The Monastery of São Bento (Monastery of St Benedict) is located on top of a hill, in the Historic Site of Olinda, with an exuberant natural landscape surrounding it.

The proximity to the sea and the strategic position in relation to the Portuguese urban design allows the visitor a picturesque perspective (o: landscape worthy of being painted, with pictorial qualities, presented as a sequence of pictures) of the unique landscape of Olinda.

Mosteiro de São Bento em Olinda PE
Monastery of St Benedict in Olinda PE

The houses of Olinda that make up one of the views of the main façade of the church, with the sky and the sea as the backdrops of a painting, make this setting a rare example in north-eastern Brazil.

The newly arrived Benedictines first settled in the Church of St John the Baptist, located in the town of Olinda.

Three years later, they were transferred to the Chapel of Our Lady of the Mount, also in the neighbourhood. However, due to the relative distance from the urban area of the original town, in 1597 the religious acquired the land of Sítio Olaria in the locality known as Varadouro da Galeota, which was later extended with the acquisition of neighbouring land.

That same year, construction work began on the monastery, which was completed two years later, in 1599.

This first monastery was known as the Monastery of the Patriarch St Benedict of Olinda and functioned until the arrival of the Dutch when they set fire to the lands of Olinda in 1631, leaving several religious monuments, including this one, and the houses in a state of complete ruin.

Even so, the Benedictine monks still managed to save the monastery’s precious collection.

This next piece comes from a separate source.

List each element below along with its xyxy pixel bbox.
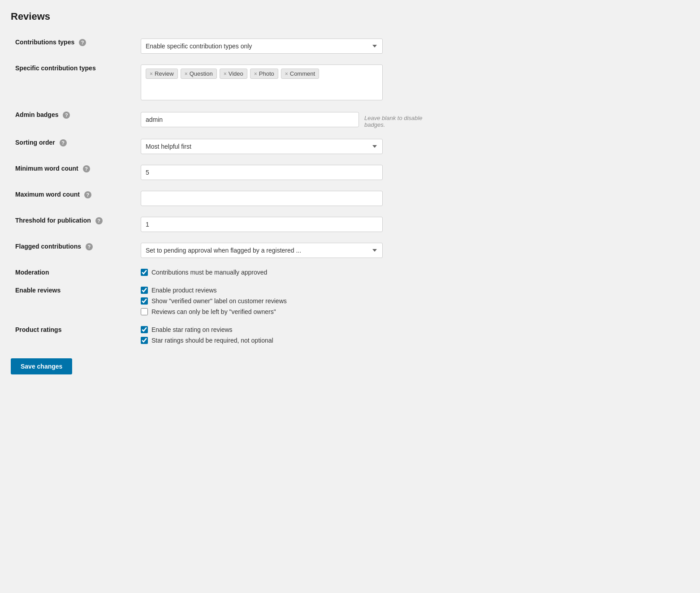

Mosteiro de São Bento em Olinda PE

See also the Tourist Spots of Olinda PE

With the withdrawal of the Flemish in 1654, the religious were able to return to their place of worship, and the building was completely rebuilt between 1688 and 1692.

New and more complete reconstruction work was carried out at the Monastery of Saint Benedict over several years in the second half of the 18th century, giving the temple the features we see today.

All its decoration was also redone, similar to what can be seen in the Monastery of Tibães, in Portugal, where the Brazilian Benedictines came from.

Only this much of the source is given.